What is needed is each line of the data below that holds the string "רואה".

(Extracted page text data)
*-*-*

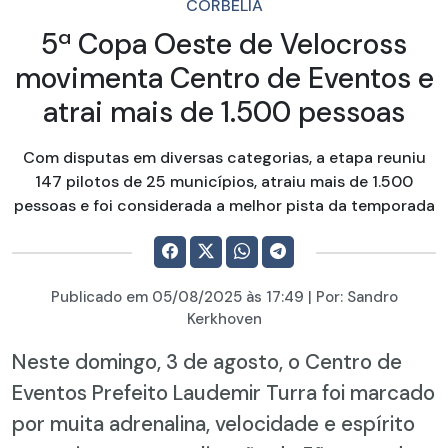
CORBÉLIA
5ª Copa Oeste de Velocross
movimenta Centro de Eventos e
atrai mais de 1.500 pessoas
Com disputas em diversas categorias, a etapa reuniu
147 pilotos de 25 municípios, atraiu mais de 1.500
pessoas e foi considerada a melhor pista da temporada
Publicado em
05/08/2025
às 17:49 | Por:
Sandro
Kerkhoven
Neste domingo, 3 de agosto, o Centro de
Eventos Prefeito Laudemir Turra foi marcado
por muita adrenalina, velocidade e espírito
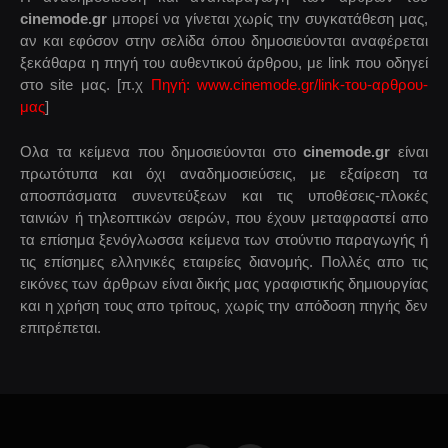
cinemode.gr
μπορεί να γίνεται χωρίς την συγκατάθεση μας,
αν και εφόσον στην σελίδα όπου δημοσιεύονται αναφέρεται
ξεκάθαρα η πηγή του αυθεντικού άρθρου, με link που οδηγεί
στο site μας. [π.χ
Πηγή: www.cinemode.gr/link-του-αρθρου-
μας
]
Ολα τα κείμενα που δημοσιεύονται στο
cinemode.gr
είναι
πρωτότυπα και όχι αναδημοσιεύσεις, με εξαίρεση τα
αποσπάσματα συνεντεύξεων και τις υποθέσεις-πλοκές
ταινιών ή τηλεοπτικών σειρών, που έχουν μεταφραστεί απο
τα επίσημα ξενόγλωσσα κείμενα των στούντιο παραγωγής ή
τις επίσημες ελληνικές εταιρείες διανομής. Πολλές απο τις
εικόνες των άρθρων είναι δικής μας γραφιστικής δημιουργίας
και η χρήση τους απο τρίτους, χωρίς την απόδοση πηγής δεν
επιτρέπεται.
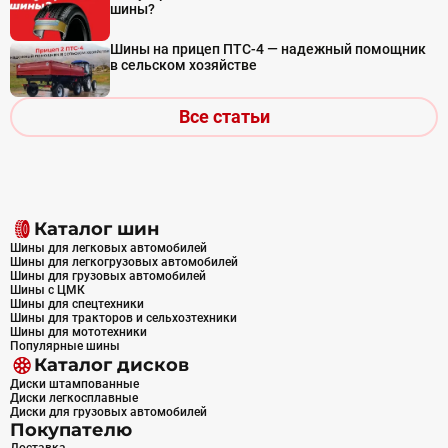
шины?
Шины на прицеп ПТС-4 — надежный помощник
в сельском хозяйстве
Все статьи
Каталог шин
Шины для легковых автомобилей
Шины для легкогрузовых автомобилей
Шины для грузовых автомобилей
Шины с ЦМК
Шины для спецтехники
Шины для тракторов и сельхозтехники
Шины для мототехники
Популярные шины
Каталог дисков
Диски штампованные
Диски легкосплавные
Диски для грузовых автомобилей
Покупателю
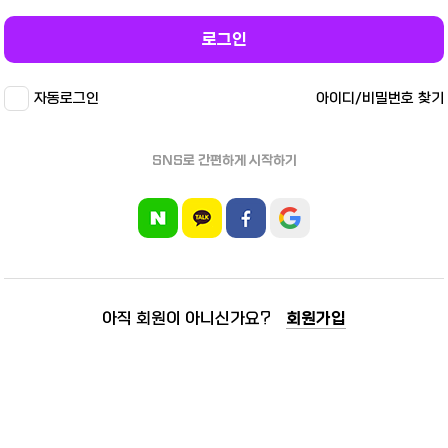
로그인
자동로그인
아이디/비밀번호 찾기
SNS로 간편하게 시작하기
아직 회원이 아니신가요?
회원가입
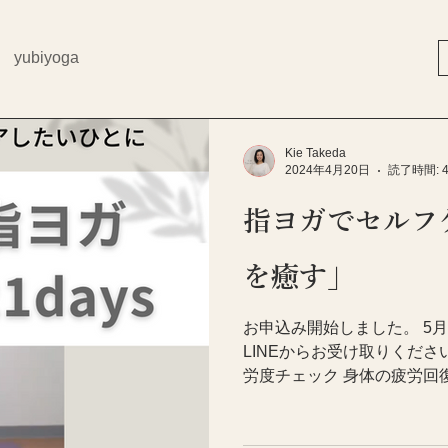
yubiyoga
Kie Takeda
2024年4月20日
読了時間: 
指ヨガでセルフ
を癒す」
お申込み開始しました。 5月
LINEからお受け取りくださ
労度チェック 身体の疲労回
極的休養 指ヨガ 手は全身の縮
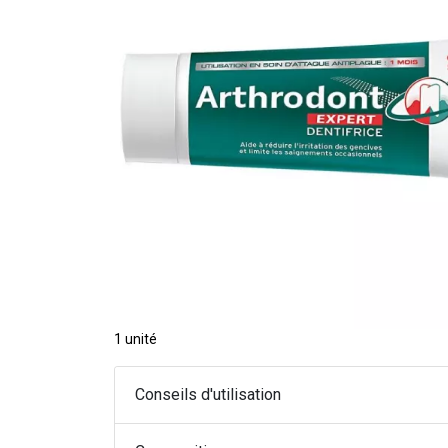
1 unité
Conseils d'utilisation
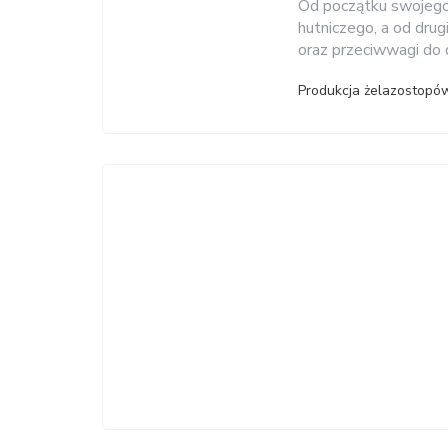
Od początku swojego i
hutniczego, a od drug
oraz przeciwwagi do 
Produkcja żelazostopó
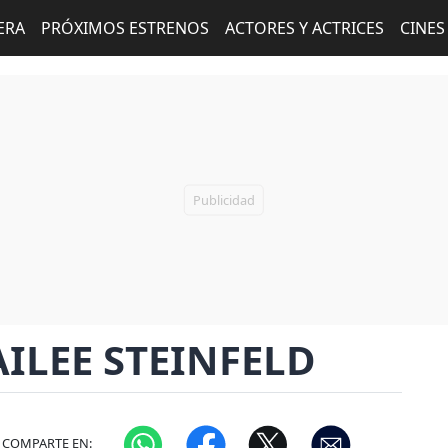
ERA
PRÓXIMOS ESTRENOS
ACTORES Y ACTRICES
CINES
ILEE STEINFELD
COMPARTE EN:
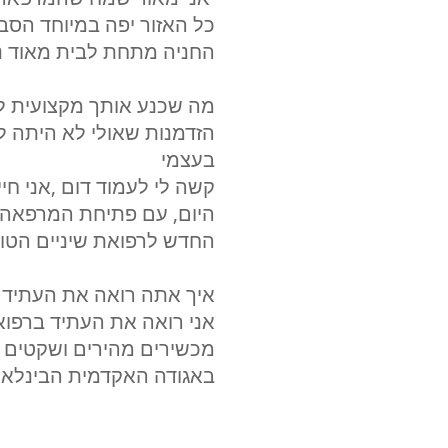
כל האזור יפה במיוחד הסב
החניה מתחת לבית מאוד נ
? מה שכנע אותך מקצועית
הזדמנות שאולי לא היתה ל
בעצמי
קשה לי לעמוד דום ,אני ח
היום, עם פתיחת המרפאה ה
החדש לרפואת שיניים הטוב
? איך אתה רואה את העתיד 
אני רואה את העתיד ברפואת
מכשירים מהירים ושקטים א
באגודה האקדמית הבינלאומ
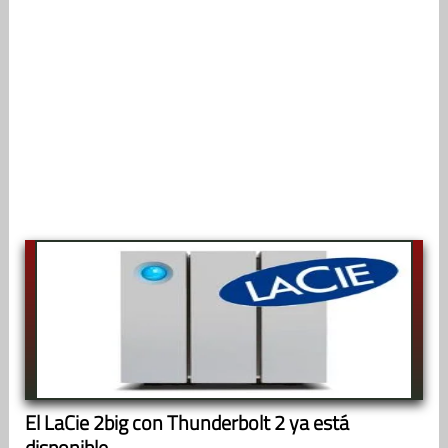
El LaCie 2big con Thunderbolt 2 ya está
disponible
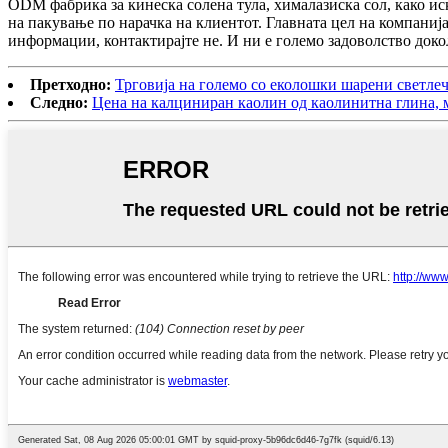
ODM фабрика за кинеска солена тула, хималазиска сол, како ис
на пакување по нарачка на клиентот. Главната цел на компаниј
информации, контактирајте не. И ни е големо задоволство докол
Претходно:
Трговија на големо со еколошки шарени светлеч
Следно:
Цена на калциниран каолин од каолинитна глина, м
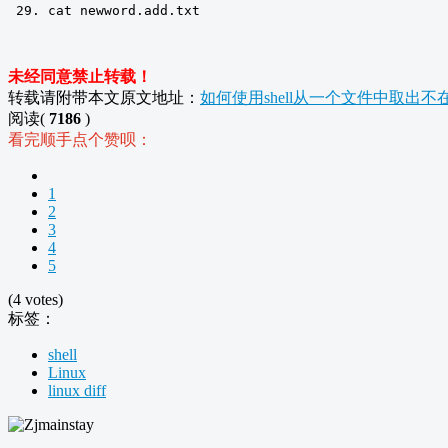
cat newword
.
add
.
txt
未经同意禁止转载！
转载请附带本文原文地址：
如何使用shell从一个文件中取出
阅读(
7186
)
看完顺手点个赞呗：
1
2
3
4
5
(4 votes)
标签：
shell
Linux
linux diff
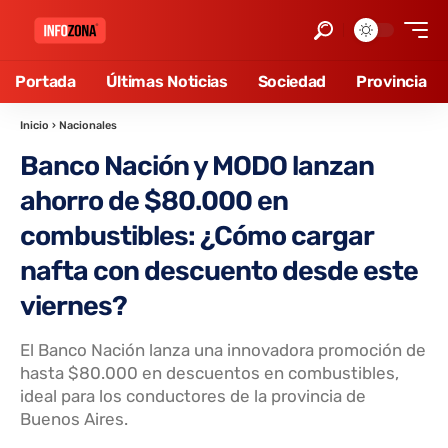
Portada
Últimas Noticias
Sociedad
Provincia
Inicio
›
Nacionales
Banco Nación y MODO lanzan
ahorro de $80.000 en
combustibles: ¿Cómo cargar
nafta con descuento desde este
viernes?
El Banco Nación lanza una innovadora promoción de
hasta $80.000 en descuentos en combustibles,
ideal para los conductores de la provincia de
Buenos Aires.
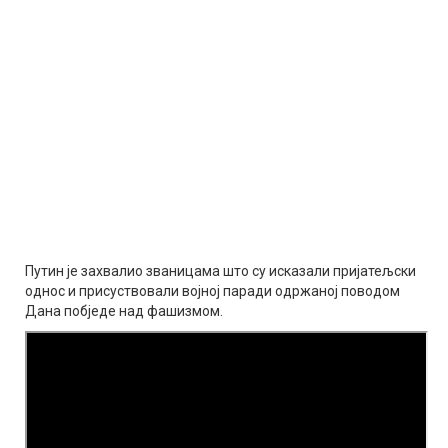
Путин је захвалио званицама што су исказали пријатељски
однос и присуствовали војној паради одржаној поводом
Дана побједе над фашизмом.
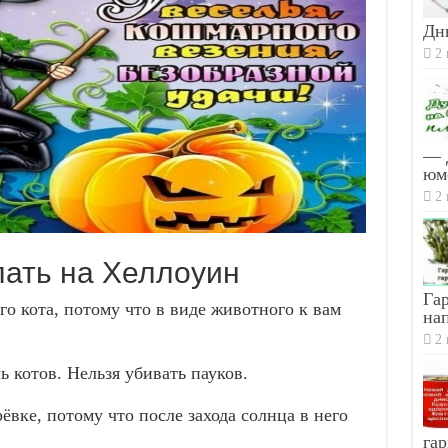
Дн
2 
— 
юм
2 
елать на Хеллоуин
Гар
го кота, потому что в виде животного к вам
на
2 
ь котов. Нельзя убивать пауков.
рёвке, потому что после захода солнца в него
гар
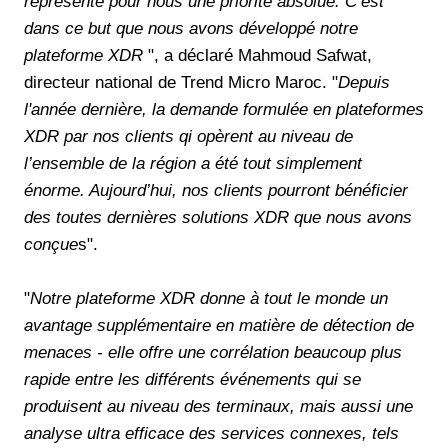
représente pour nous une priorité absolue. C’est
dans ce but que nous avons développé notre
plateforme XDR
", a déclaré Mahmoud Safwat,
directeur national de Trend Micro Maroc. "
Depuis
l'année dernière, la demande formulée en plateformes
XDR par nos clients qi opèrent au niveau de
l’ensemble de la région a été tout simplement
énorme. Aujourd’hui, nos clients pourront bénéficier
des toutes dernières solutions XDR que nous avons
conçue
s".
"
Notre plateforme XDR donne à tout le monde un
avantage supplémentaire en matière de détection de
menaces - elle offre une corrélation beaucoup plus
rapide entre les différents événements qui se
produisent au niveau des terminaux, mais aussi une
analyse ultra efficace des services connexes, tels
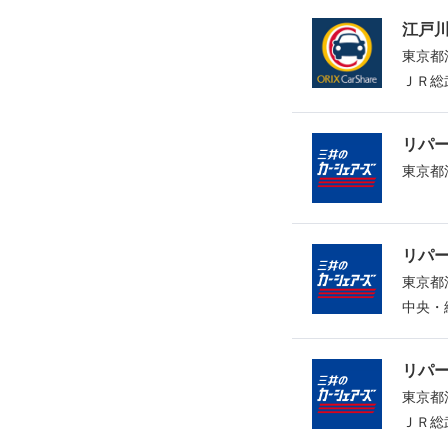
江戸
東京都江
ＪＲ総
リパ
東京都
リパ
東京都
中央・
リパ
東京都
ＪＲ総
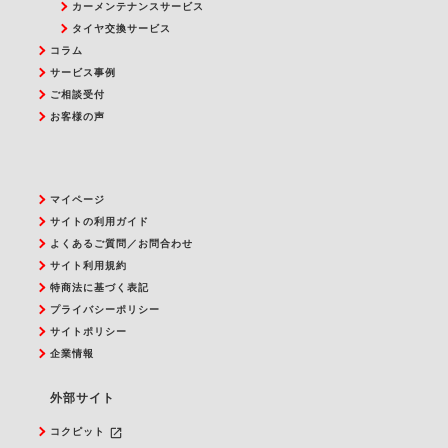
カーメンテナンスサービス
タイヤ交換サービス
コラム
サービス事例
ご相談受付
お客様の声
マイページ
サイトの利用ガイド
よくあるご質問／お問合わせ
サイト利用規約
特商法に基づく表記
プライバシーポリシー
サイトポリシー
企業情報
外部サイト
launch
コクピット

*-*-*

§ **RESPONSE TO THIS EXERCISE**
? איך אתה רואה את העתיד 
אני רואה את העתיד ברפואת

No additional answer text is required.